6. Engineering Standards, Tooling & Observability
Questions it answers- How do teams ship fast without breaking everything?
- How do we debug issues across thousands of services and shards?
- Code quality
- Static typing where practical (Hack, Java, TS).
- Code review as default, not exception.
- Service templates with logging/metrics/tracing built in.
- CI/CD
- Automated tests and builds per change.
- Canary & phased rollouts.
- Fast rollbacks and feature flags.
- Observability
- Centralized structured logging.
- Metrics on latency, errors, saturation.
- Distributed tracing across APIs and async jobs.
- Dev environments
- Remote dev envs mirroring production topology.
- Per-developer or per-team sandboxes.
Slack – Standards & Dev Envs
- Remote development environments on EC2 running full Slack app replicas.
- Migration from plain PHP to Hack to enforce static types and long-term maintainability.
Capacity Planning Blueprint
Use capacity tiers to keep your Tech Strand honest.Tier 0 – Prototype
- Architecture:
- Monolith.
- 1× DB (MySQL/Postgres) + optional read replica.
- Simple cache (Redis/Memcached).
- Suitable for: up to ~10–50k DAU.
Tier 1 – Growth
- Architecture:
- Modular monolith or early microservices.
- Dedicated real-time services if needed.
- Heavier caching, queues, scheduled jobs.
- Suitable for: ~250k DAU.
Tier 2 – Slack-Scale
- Architecture:
- Cell-based microservices.
- Fully sharded storage (Vitess-like).
- Dedicated real-time grid (gateways, fanout, presence).
- Rich platform layer (APIs, SDKs, events).

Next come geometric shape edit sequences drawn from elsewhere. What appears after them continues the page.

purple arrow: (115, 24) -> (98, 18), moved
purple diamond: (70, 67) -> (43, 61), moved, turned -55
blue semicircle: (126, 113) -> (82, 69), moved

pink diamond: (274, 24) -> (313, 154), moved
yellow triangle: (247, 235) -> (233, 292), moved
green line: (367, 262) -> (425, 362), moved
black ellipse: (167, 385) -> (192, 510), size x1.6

- Suitable for: 10M+ DAU, billions of messages/day.
🧩 Third-Party & Integrations Catalog
The Tech Strand also maintains a catalog of external bets:- Messaging & Queues
- Kafka, Redis Streams, SQS, etc.
- Chosen by throughput, ordering, and ops complexity.
- Search & Indexing
- Solr/Elasticsearch/OpenSearch.
- Multi-tenant index design, latency vs freshness.
- Analytics & Warehousing
- Presto, Spark, Airflow, Hadoop, Snowflake, BigQuery.

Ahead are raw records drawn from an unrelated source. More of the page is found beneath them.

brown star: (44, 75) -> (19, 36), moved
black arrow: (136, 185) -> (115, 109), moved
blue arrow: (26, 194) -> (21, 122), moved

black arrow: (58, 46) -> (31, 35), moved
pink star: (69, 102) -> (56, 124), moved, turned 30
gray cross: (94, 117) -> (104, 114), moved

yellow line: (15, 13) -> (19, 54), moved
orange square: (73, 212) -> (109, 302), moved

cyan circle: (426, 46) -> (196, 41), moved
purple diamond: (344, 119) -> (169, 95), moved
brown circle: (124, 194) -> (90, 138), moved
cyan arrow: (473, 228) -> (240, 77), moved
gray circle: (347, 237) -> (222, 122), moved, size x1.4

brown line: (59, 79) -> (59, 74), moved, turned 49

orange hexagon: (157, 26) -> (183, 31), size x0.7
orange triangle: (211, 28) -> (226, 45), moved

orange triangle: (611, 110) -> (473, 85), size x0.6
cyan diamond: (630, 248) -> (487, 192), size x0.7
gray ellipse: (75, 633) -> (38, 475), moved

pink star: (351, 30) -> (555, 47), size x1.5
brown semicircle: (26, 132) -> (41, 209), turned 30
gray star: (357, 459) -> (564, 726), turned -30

- Chosen by query model, retention, and cost.
- Monitoring & Observability
- Prometheus+Grafana, Datadog, New Relic, OpenTelemetry.

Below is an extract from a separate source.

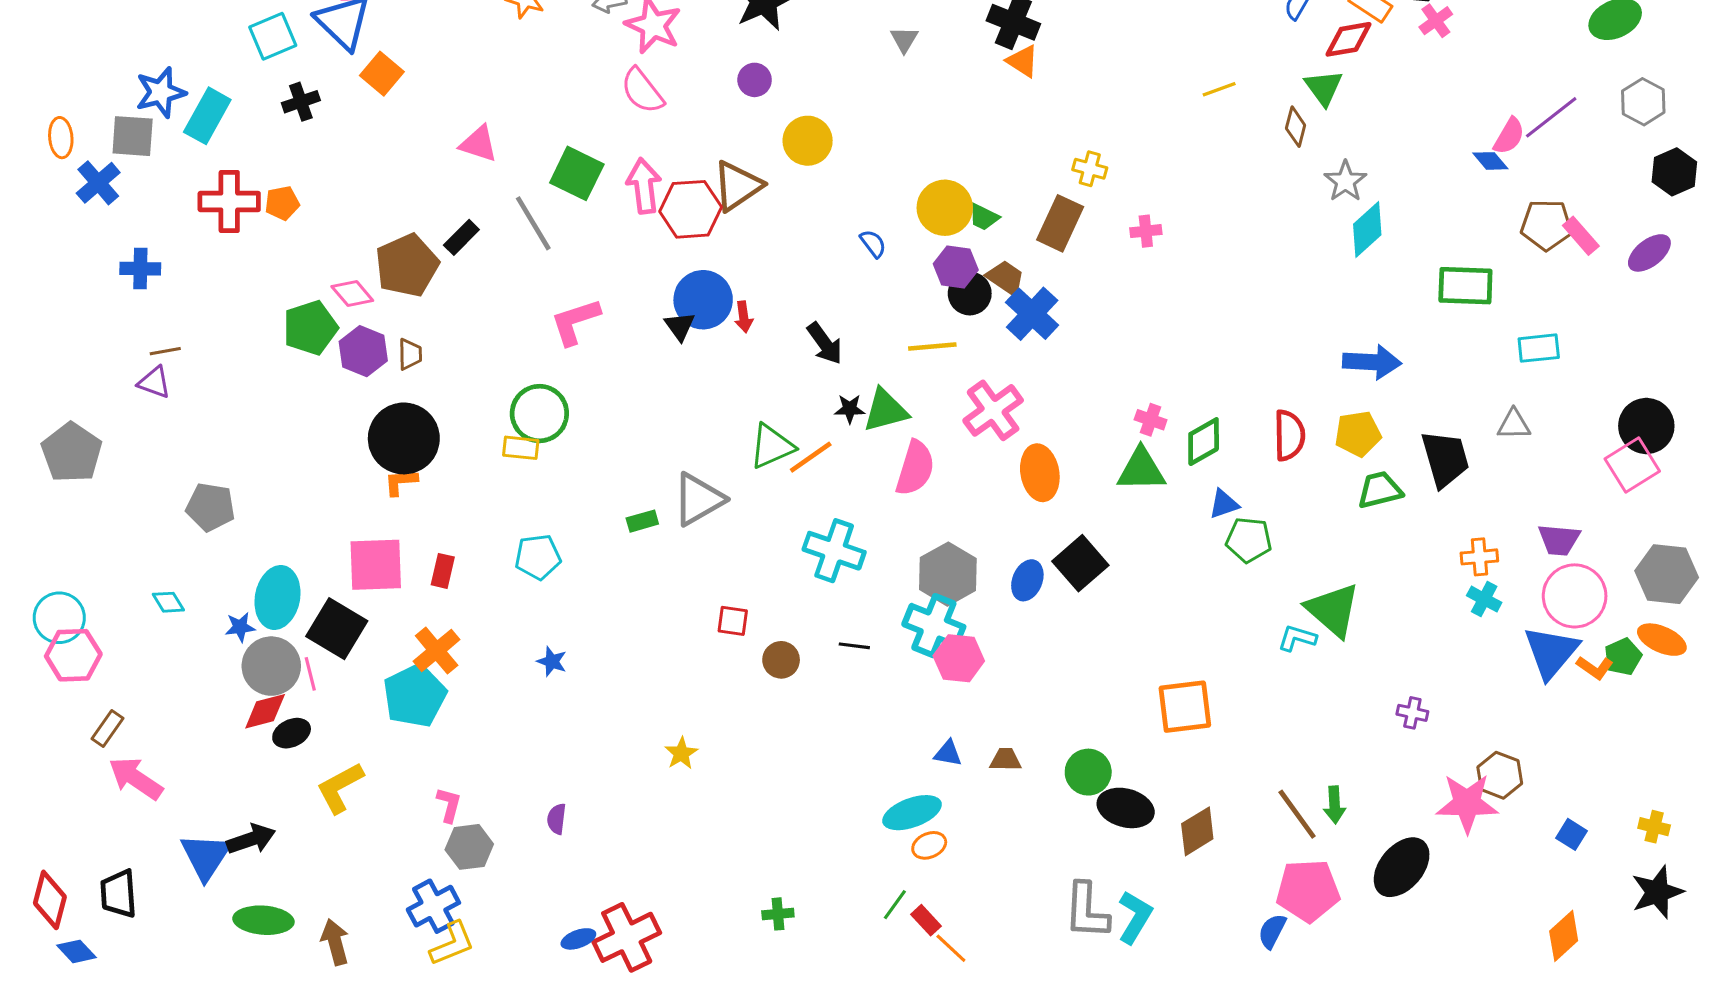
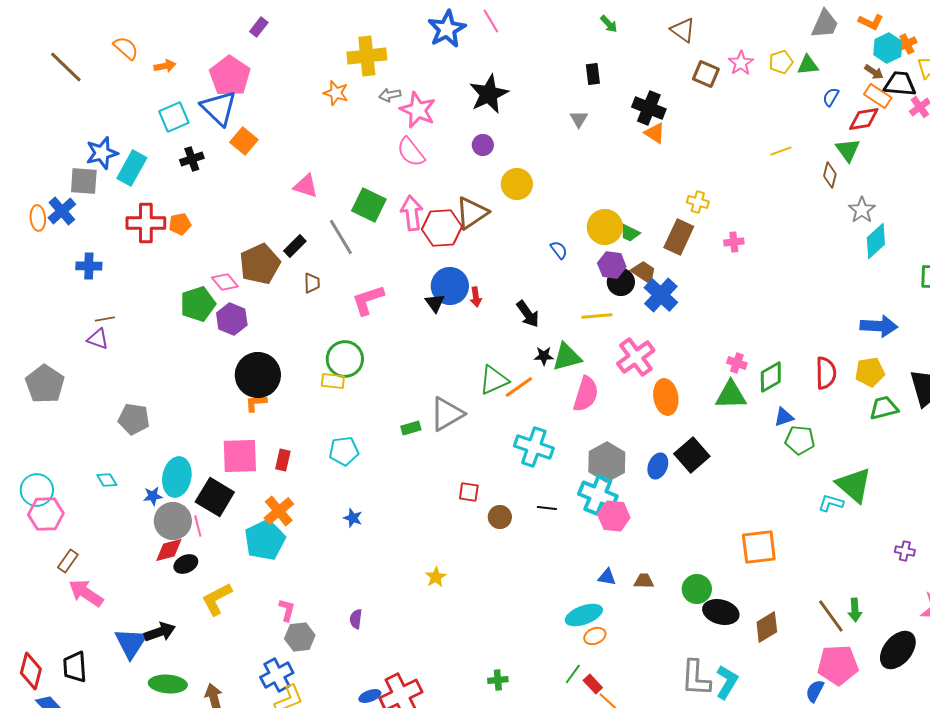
orange ellipse: (61, 138) -> (38, 218), moved
brown trapezoid: (410, 354) -> (312, 283), moved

- Chosen by tracing capabilities, service correlation, alerting quality.
- what it’s used for,
- why it was chosen,
- how hard it is to migrate away from it.
🛠 How to Use This Strand in Practice
- Write the constraints first
- From Product, UX, Brand: latency, scale, security, platforms.
- Pick a capacity tier
- Prototype, Growth, or Slack-scale.
- Document “what breaks next” as you grow.
- Fill out the six decision axes
- Runtime & services
- Client stack
- Data & storage
- Scalability & topology
- Integrations & platform
- Standards & observability
- Define Slack-style reference
- For each axis, add at least one real company profile (Slack here) to anchor reality.
- Revisit quarterly
- Tech Strand is living DNA.
- Every major architectural evolution should be reflected here.
Quote to steal:
“Your product is what users see — but your Tech Strand decides whether it survives contact with reality.”